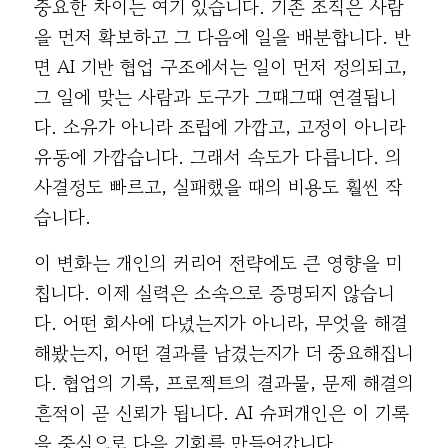
중요한 차이는 여기 있습니다. 기존 조직은 사람
을 먼저 확보하고 그 다음에 일을 배분합니다. 반
면 AI 기반 협업 구조에서는 일이 먼저 정의되고,
그 일에 맞는 사람과 도구가 그때그때 연결됩니
다. 소유가 아니라 조립에 가깝고, 고정이 아니라
유동에 가깝습니다. 그래서 속도가 다릅니다. 의
사결정도 빠르고, 실패했을 때의 비용도 훨씬 작
습니다.
이 변화는 개인의 커리어 전략에도 큰 영향을 미
칩니다. 이제 실력은 소속으로 증명되지 않습니
다. 어떤 회사에 다녔는지가 아니라, 무엇을 해결
해봤는지, 어떤 결과를 남겼는지가 더 중요해집니
다. 협업의 기록, 프로젝트의 결과물, 문제 해결의
흔적이 곧 신뢰가 됩니다. AI 슈퍼개인은 이 기록
을 중심으로 다음 기회를 만들어갑니다.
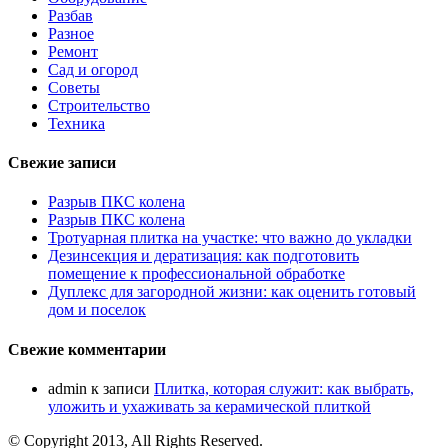
Разбав
Разное
Ремонт
Сад и огород
Советы
Строительство
Техника
Свежие записи
Разрыв ПКС колена
Разрыв ПКС колена
Тротуарная плитка на участке: что важно до укладки
Дезинсекция и дератизация: как подготовить
помещение к профессиональной обработке
Дуплекс для загородной жизни: как оценить готовый
дом и поселок
Свежие комментарии
admin
к записи
Плитка, которая служит: как выбрать,
уложить и ухаживать за керамической плиткой
© Copyright 2013, All Rights Reserved.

* * * * * * *

#### [TASK PROMPT]
The answer must be an exact reproduction of the records, with every picture left out.

#### [ANSWER BOX]
중요한 차이는 여기 있습니다. 기존 조직은 사람
을 먼저 확보하고 그 다음에 일을 배분합니다. 반
면 AI 기반 협업 구조에서는 일이 먼저 정의되고,
그 일에 맞는 사람과 도구가 그때그때 연결됩니
다. 소유가 아니라 조립에 가깝고, 고정이 아니라
유동에 가깝습니다. 그래서 속도가 다릅니다. 의
사결정도 빠르고, 실패했을 때의 비용도 훨씬 작
습니다.
이 변화는 개인의 커리어 전략에도 큰 영향을 미
칩니다. 이제 실력은 소속으로 증명되지 않습니
다. 어떤 회사에 다녔는지가 아니라, 무엇을 해결
해봤는지, 어떤 결과를 남겼는지가 더 중요해집니
다. 협업의 기록, 프로젝트의 결과물, 문제 해결의
흔적이 곧 신뢰가 됩니다. AI 슈퍼개인은 이 기록
을 중심으로 다음 기회를 만들어갑니다.
Разбав
Разное
Ремонт
Сад и огород
Советы
Строительство
Техника
Свежие записи
Разрыв ПКС колена
Разрыв ПКС колена
Тротуарная плитка на участке: что важно до укладки
Дезинсекция и дератизация: как подготовить
помещение к профессиональной обработке
Дуплекс для загородной жизни: как оценить готовый
дом и поселок
Свежие комментарии
admin
к записи
Плитка, которая служит: как выбрать,
уложить и ухаживать за керамической плиткой
© Copyright 2013, All Rights Reserved.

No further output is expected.